The fourth iteration when applying the process on the visualisation itself. Here we can see great group formations and positioning in the selected visualisation. Another thing that happened here is that the system mixed in additional visualisations, because it detected that the parametrisations in the last view iterations were to similar to each other.

In the fourth iteration (Fig. 8) we already found something really good. Even though we were using the process to optimize seven parameters, it only took us four iterations to find the parametrisation that generated the last visualisation. Now, we obviously were quite lucky here right now, that it only took us four iterations to find something interesting, it does not always work so well and could take much longer, or not work at all. If a user does not find anything in the current process it started, it can restart the process to try it again, that often improves the exploration process immensely. Also note that in Fig. 8 we were not just simply generating parameters in the natural number space, but in the real number space!

5 Conclusions

In this work we presented a system that solved the particular problem in data analysis of extracting interesting or useful information out of an extremely large data set by using different methods for parameter space exploration. We first looked into the concept of the solution and came to the realisation that a good way to steer an exploration process is by using the feedback a user can provide to us, because we do not know anything about the data or the data analysis methods. But before applying any exploration we first had to find a method to reduce the large data set to a data size we are able to handle within our system more easily. We presented a simple uniform sampling method, that was able to reduce our data extremely fast. This reduced data could now be used for the data analysis process, by applying some parametrisation to the data analysis algorithms. These parametrisations were generated by an optimizer that was incorporating the feedback from an end-user. A very effective way to get good feedback from an end-user is by iteratively showing it visualisations and asking it to express their preference. Humans are exceptionally good at providing good feedback by expressing preferences from visual stimulations, especially because we are dealing with highly subjective quality measurements like “useful” and “interesting”. This feedback provided by the user allowed us to perform a parameter space exploration, and helped us find a good parametrisation that generated a visualisation, which a user found “useful” or “interesting”. We presented two different methods to find a good parametrisations based on the feedback data, one more sophisticated than the other. The first one is called Bayesian Optimization, which uses sophisticated probability models to infer the preferences from the user feedback and then make predictions based on these. The second method is simpler but still quite effective, which makes predictions by maximising a classifier. In the end we saw two use cases in how our system was able to find a good parametrisation for a given problem:

  • In the first use case we took the K-Means clustering algorithm and the full iris-flower data set. We then iteratively let the system generate visualisations for different k-values. In the first iteration we already found quite good results, and in the second iteration we already found a really good k-value. Now the K-Means clustering algorithm has only one single parameter, which motivated the second use case.

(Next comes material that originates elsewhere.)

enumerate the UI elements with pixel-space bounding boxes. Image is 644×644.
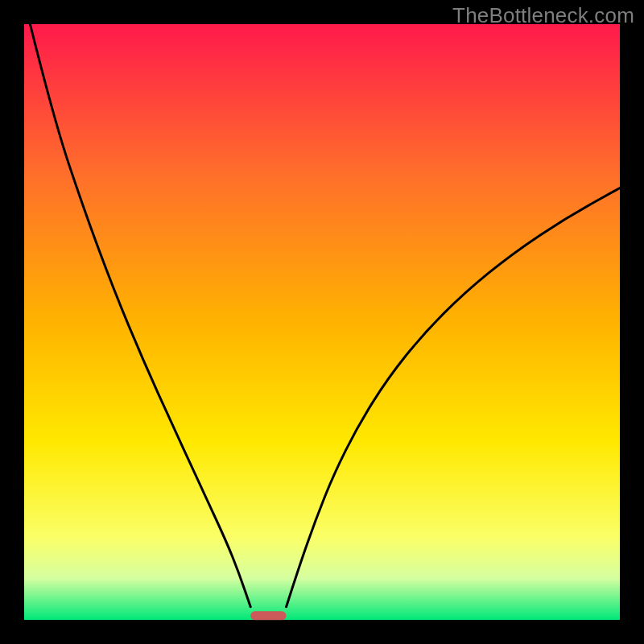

  • In the second use case we wanted to use our system to explore a bigger amount of parameters and apply the exploration on the visualisations itself. For that were took a smaller graph based data set and used the force directed layout algorithm for the visualisation generation. This algorithm has eight numerical parameters. Here the process took a few more iteration, but we were still able to show, that even with eight parameters, we found something interesting within 10 Iterations.

This concludes that our system is able to extract useful information out of an large data set by performing a guided parameter space exploration with the feedback provided by an end-user.